Thursday, March 30, 2017

Why I Don't Like Remakes

Entertainment is built upon the foundation of everything that came before. Comedy would not be the same without the early pioneers of the craft. Drama would be nothing without the Greeks.
When a production decides to build upon a classic and remake the same story with a new cast, and new elements, it is my belief that they do so to attract a new audience. In production, the goal is to make money by making art. There is an equal part of the desire to make something beautiful and to make that object profitable.

The remakes of 2017 are many. Beauty and the Beast is one of the many treasured titles that I will pay to see remade this year. I love the original 1991 animated film. I think the music is nearly perfect and I believe that it is probably the best musical that has ever been written. The fact that the best musical ever written was originally presented as an animated film is interesting but maybe not significant. The technology to make the magic happen believably simply did not exist in 1991. A 2 dimensional drawing of magic happening was more than possible.

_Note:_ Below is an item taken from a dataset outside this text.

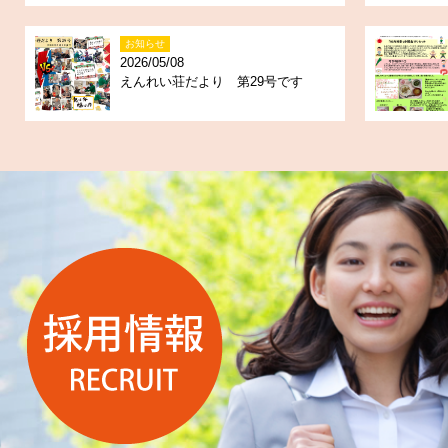
お知らせ
2026/05/08
えんれい荘だより 第29号です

To update the best musical ever written, the Disney Corporation decided to use the 21st century technology now available to bring that magic to life. The technology has caught up with 1740’s imagination and 1991’s big dance numbers. MOSTLY.

The art of animation and 2 dimensional drawing itself can (with the right artists) create more emotion than a live action movie or stage production can. My own stage production of Beauty and the Beast in 2015 captured some of the emotion of the 1991 version. The 2017 live action movie captured a different piece of the emotion pie (it may be cake).

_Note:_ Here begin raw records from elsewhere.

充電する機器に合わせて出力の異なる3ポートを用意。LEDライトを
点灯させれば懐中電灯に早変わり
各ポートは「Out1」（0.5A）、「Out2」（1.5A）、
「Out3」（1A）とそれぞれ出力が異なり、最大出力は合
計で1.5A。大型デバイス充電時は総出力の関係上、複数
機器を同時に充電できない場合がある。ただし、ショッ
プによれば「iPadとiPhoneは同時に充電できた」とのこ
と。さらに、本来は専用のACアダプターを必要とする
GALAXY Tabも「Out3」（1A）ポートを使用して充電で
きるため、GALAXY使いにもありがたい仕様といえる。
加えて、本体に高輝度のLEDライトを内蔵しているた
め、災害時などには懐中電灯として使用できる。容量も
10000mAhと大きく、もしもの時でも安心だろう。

Both productions still pale in comparison to the 1991 animated film. Like many remakes, the action of the live action harkens back to those closely held memories of the feelings the audience had when seeing the original. The music is there, the songs are different, the voices are not the voices of those characters that the audience has locked in their memories.

I have never been a fan of remakes. I have dutifully paid my money to see remakes of my favorites and I have almost always been disappointed.

I believe that every remake is intended to reach the hearts and minds of the next generation. The people who are 26 years older than they were in 1991 (most of us are) have statistically spawned a child or two in the interval. A new generation deserves a new version of the classics. The classics may not have aged well. The technology has improved and modern audiences may not be able to get past the use of processes from decades past.

A new version of a classic film may open an audience to the emotion of the story on a fresh new level. However, the emotion of the original may be a stronger pull. The emotion of the actors in the original is surely different from those in a remake. The stakes are so much higher in an original piece than in a remake. How many movies fail to be profitable each year? The number of movies that the general public NEVER hears about in a given year is staggering.

I may eschew the next list of remakes. I may send my sons to see the remakes of the classics that I loved at their age. Maybe the remakes will become the movies that my sons love in 26 years.

I’m trying to think of a remake that I loved 26 years ago. I will need to do some research to discover which of my beloved classics are really just remakes of other older films**. The fact that I cannot think of one either indicates that I don’t love any classics that are themselves remakes or the remakes that I have seen have always disappointed me. I am disappointed in the 2017 Beauty and the Beast. It’s a great story and the quite possibly the best musical ever. It just isn’t the 1991 original. It just pales in comparison. I have become the old man who watches movies from nearly 3 decades ago.

**In my investigation, I have come to the conclusion that I am writing here of the remake of an English language film remade as another English language film. Many of the stories we enjoy were originally foreign films adapted to the American film making paradigm. They are “original” only in language but that seems to count when we don’t speak other languages.